Do SPI à FUNAI, em busca de um tratamento digno

A fundação do SPI foi um marco como a primeira política laica de Estado para as populações indígenas, tinha uma lógica protecionista, ainda que dentro do discurso civilizador, de que os índios deveriam evoluir a partir de seu estado “selvagem”, cabendo ao Estado fornecer garantias de que isso se desse de maneira pacífica. No entanto, a grande pá de cal, que enterrou esse órgão indigenista foram inúmeras denúncias ocorridas ao longo de anos contra os próprios agentes do SPI que eram coniventes, ou eles mesmos praticantes de atos de corrupção. Dentre as práticas ilícitas toleradas ou efetuadas pelo SPI tinham-se desvios de verbas, roubo de insumos naturais das terras indígenas, tomada de territórios, bem como escravidão e até mesmo assassinatos de índios. As denúncias eram bastante graves e montou-se uma Comissão Parlamentar de Inquérito no início da década de 1960 para verificar as denúncias. O procurador de Estado, Jáder Figueiredo Correia realizou uma devassa das contas, bem como realizou visitas aos Postos Indígenas controlados pelo SPI. O chamado “Relatório Figueiredo” foi divulgado em 1967 e contém inúmeras denúncias de torturas, condições de trabalho análogas à escravidão e assassinatos de índios.
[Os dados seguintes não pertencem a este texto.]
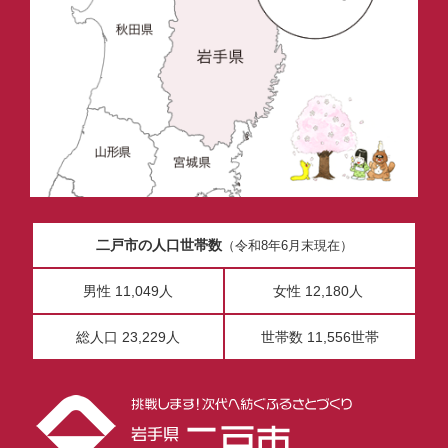
二戸市の人口世帯数
（令和8年6月末現在）
男性 11,049人
女性 12,180人
総人口 23,229人
世帯数 11,556世帯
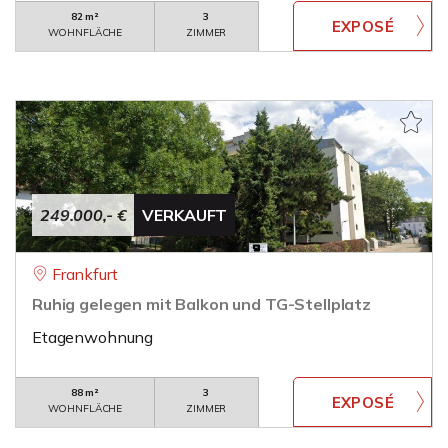
82 m²
3
WOHNFLÄCHE
ZIMMER
249.000,- €
VERKAUFT
Frankfurt
Ruhig gelegen mit Balkon und TG-Stellplatz
Etagenwohnung
88 m²
3
WOHNFLÄCHE
ZIMMER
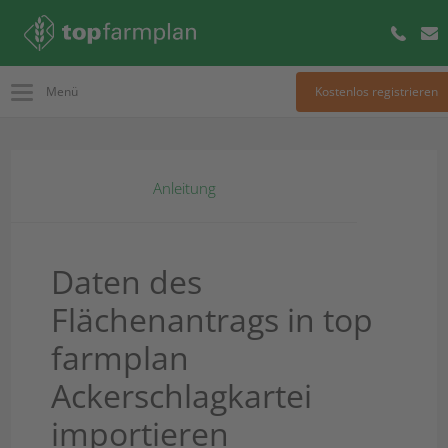
Menü
Kostenlos registrieren
Anleitung
Daten des
Flächenantrags in top
farmplan
Ackerschlagkartei
importieren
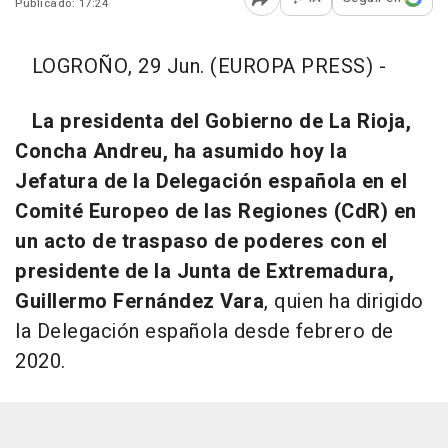
Publicado: 17:24
Abrir opciones para comp
LOGROÑO, 29 Jun. (EUROPA PRESS) -
La presidenta del Gobierno de La Rioja,
Concha Andreu, ha asumido hoy la
Jefatura de la Delegación española en el
Comité Europeo de las Regiones (CdR) en
un acto de traspaso de poderes con el
presidente de la Junta de Extremadura,
Guillermo Fernández Vara
, quien ha dirigido
la Delegación española desde febrero de
2020.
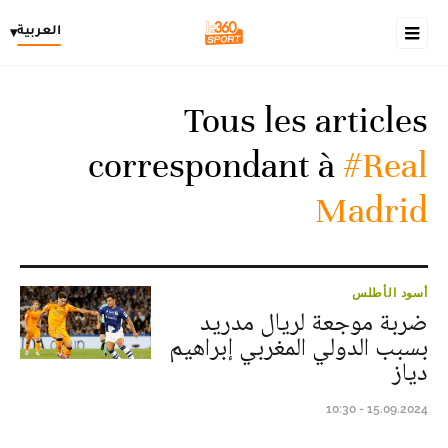
العربية
▾
Tous les articles
correspondant à
#Real
Madrid
أسود الأطلس
ضربة موجعة لريال مدريد
بسبب الدولي المغربي إبراهيم
دياز
15.09.2024 - 10:30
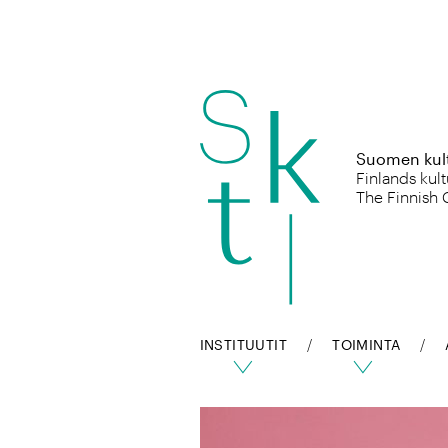
Hyppää
sisältöön
Suomen kultt
Finlands kult
The Finnish 
INSTITUUTIT
TOIMINTA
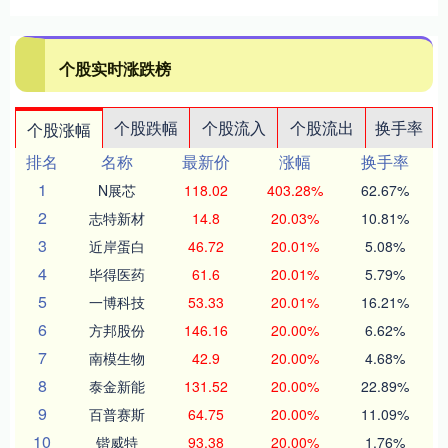
个股实时涨跌榜
个股跌幅
个股流入
个股流出
换手率
个股涨幅
排名
名称
最新价
涨幅
换手率
1
N展芯
118.02
403.28%
62.67%
2
志特新材
14.8
20.03%
10.81%
3
近岸蛋白
46.72
20.01%
5.08%
4
毕得医药
61.6
20.01%
5.79%
5
一博科技
53.33
20.01%
16.21%
6
方邦股份
146.16
20.00%
6.62%
7
南模生物
42.9
20.00%
4.68%
8
泰金新能
131.52
20.00%
22.89%
9
百普赛斯
64.75
20.00%
11.09%
10
锴威特
93.38
20.00%
1.76%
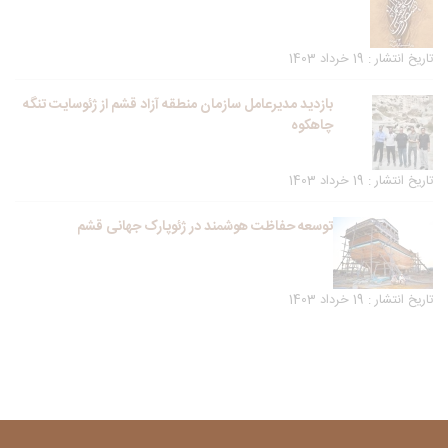
تاریخ انتشار : 19 خرداد 1403
بازدید مدیرعامل سازمان منطقه آزاد قشم از ژئوسایت تنگه
چاهکوه
تاریخ انتشار : 19 خرداد 1403
توسعه حفاظت هوشمند در ژئوپارک جهانی قشم
تاریخ انتشار : 19 خرداد 1403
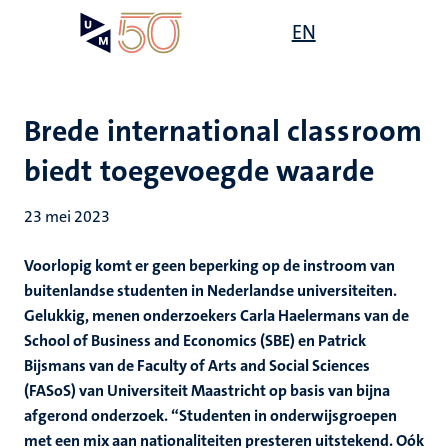
Overslaan
Open
EN
Search
My
en
UM
menu
on
naar
the
de
websit
inhoud
Brede international classroom
gaan
biedt toegevoegde waarde
23 mei 2023
Voorlopig komt er geen beperking op de instroom van
buitenlandse studenten in Nederlandse universiteiten.
Gelukkig, menen onderzoekers Carla Haelermans van de
School of Business and Economics (SBE) en Patrick
Bijsmans van de Faculty of Arts and Social Sciences
(FASoS) van Universiteit Maastricht op basis van bijna
afgerond onderzoek. “Studenten in onderwijsgroepen
met een mix aan nationaliteiten presteren uitstekend. Oók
Embora a repercussão do caso tenha resultado na extinção do SPI, e ato contínuo, na criação da Fundação Nacional para o Índio (FUNAI), o Relatório foi dado como desaparecido num incêndio na década de 1970. No entanto, uma cópia do mesmo foi descoberta recentemente por pesquisadores do Museu do Índio e hoje é possível consultar as cerca de 7 mil páginas, que estão disponíveis online.

Através das mobilizações dos grupos indígenas, de estudiosos e políticos, os direitos indígenas foram assegurados na Constituição da República Federativa do Brasil de 1988. Dentre esses direitos, o de ser índio, tendo seus conhecimentos tradicionais protegidos pelo Estado, a garantia que os índios tenham os mesmos direitos que os demais cidadãos, bem como a demarcação de terras indígenas, de posse e usufruto exclusivo de cada uma das comunidades indígenas ali reconhecidas. No entanto, assim com os demais cidadãos, os índios estão sujeitos às violações dos direitos humanos e a serem mantidos em condições de trabalho análogas à escravidão nos dias de hoje. Além de aliciados e sujeitos aos maus tratos pelos exploradores, também acabam vítimas de discriminação e racismo nesse tipo de ambiente de trabalho, ao conviver com outros brasileiros, sem nenhuma salvaguarda legal e respeito à diversidade cultural que representam. De todo modo, os marcos legais estão postos e a luta atual é pela manutenção dos mesmos e pelo seu efetivo cumprimento.